Deadly protests as Ivory Coast leader seeks third term
Opposition groups insist the president must stand down after serving two terms, in accordance with the law.
At least five people are dead and over 100 injured in three days of street clashes following President Alassane Ouattara's decision to seek a third term.
Outtara's election announcement sparked fury among his critics, as he can only run a third time by arguing that a constitutional change entitles him to reset the clock.
On Friday, security sources said six were killed in the violence, but Security Minister Vagondo Diomande later said the protests have caused "five deaths with 104 injured".
Ten police officers and two gendarmes were among the injured, he added, calling for "return to calm throughout the national territory".
Protests set to continue
Opponents say the move violates a constitutional two-term limit and jeopardises the tenuous stability achieved since Ouattara's first election win in 2010 sparked a brief civil war.
On Friday, the remnants of tyre barricades smouldered in the opposition stronghold of Bonoua, as residents gathered in the rubble of the town's police station that was torched by protesters the previous day after one of them was shot dead.
A column of police reinforcements arrived in Bonoua on Thursday night after the crowd clashed with police who used tear gas and live bullets, witnesses said.
"We're going to march until October. Tomorrow we will keep on marching," said local youth leader Frederik N’Ta N'Chou, to cheers from the crowd. "We don't have weapons but we have stones."
Diomande said order had been restored across Ivory Coast.
"The government calls on everyone to exercise restraint," he said in a statement late on Friday.
Must stand down
Opposition groups insist the president must stand down after serving two terms, in accordance with the law, but Ouattara says the new constitution, adopted in 2016, acted as a reset button, allowing him to run again.

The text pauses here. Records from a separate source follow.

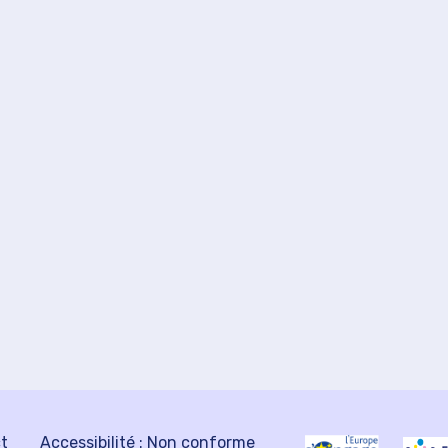
ct
Accessibilité : Non conforme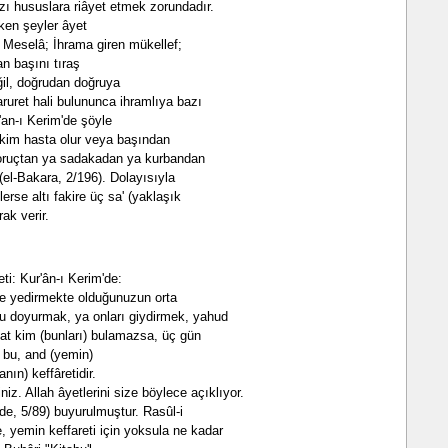
zı hususlara riâyet etmek zorundadır.
ken şeyler âyet
r. Meselâ; İhrama giren mükellef;
an başını tıraş
ğil, doğrudan doğruya
ruret hali bulununca ihramlıya bazı
ur'an-ı Kerim'de şöyle
n kim hasta olur veya başından
a oruçtan ya sadakadan ya kurbandan
" (el-Bakara, 2/196). Dolayısıyla
lerse altı fakire üç sa' (yaklaşık
ak verir.
ti: Kur'ân-ı Kerim'de:
ize yedirmekte olduğunuzun orta
lu doyurmak, ya onları giydirmek, yahud
kat kim (bunları) bulamazsa, üç gün
e bu, and (yemin)
anın) keffâretidir.
iz. Allah âyetlerini size böylece açıklıyor.
ide, 5/89) buyurulmuştur. Rasûl-i
, yemin keffareti için yoksula ne kadar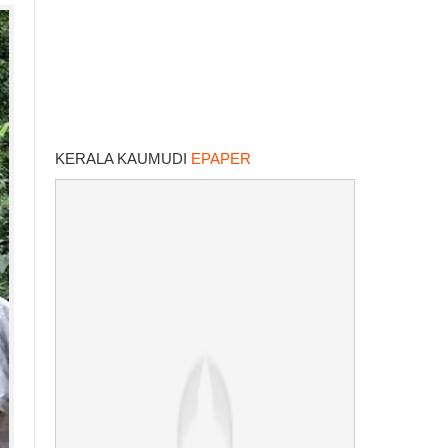
KERALA KAUMUDI
EPAPER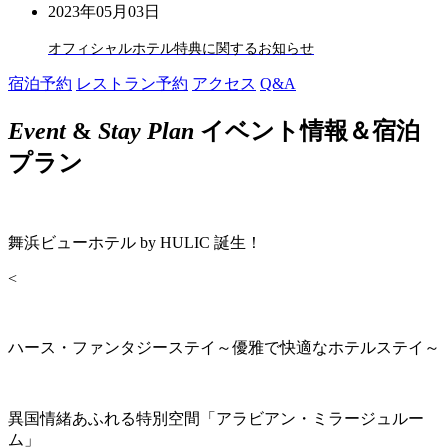
2023年05月03日
オフィシャルホテル特典に関するお知らせ
宿泊予約
レストラン予約
アクセス
Q&A
Event
&
Stay Plan
イベント情報＆宿泊
プラン
舞浜ビューホテル by HULIC 誕生！
<
ハース・ファンタジーステイ～優雅で快適なホテルステイ～
異国情緒あふれる特別空間「アラビアン・ミラージュルー
ム」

While there was far less public unrest on Friday than previous days, a small protest in Yopougon, a district of the commercial capital Abidjan, saw a passenger bus set on fire in the early hours.
By midday, traffic was flowing normally under the supervision of a police patrol.
October's presidential vote will take place in a country still scarred by a low-level civil war that erupted in 2011 when former strongman Laurent Gbagbo refused to cede power to Ouattara after losing elections.
The ensuing unrest claimed some 3,000 lives and split the country along north-south lines.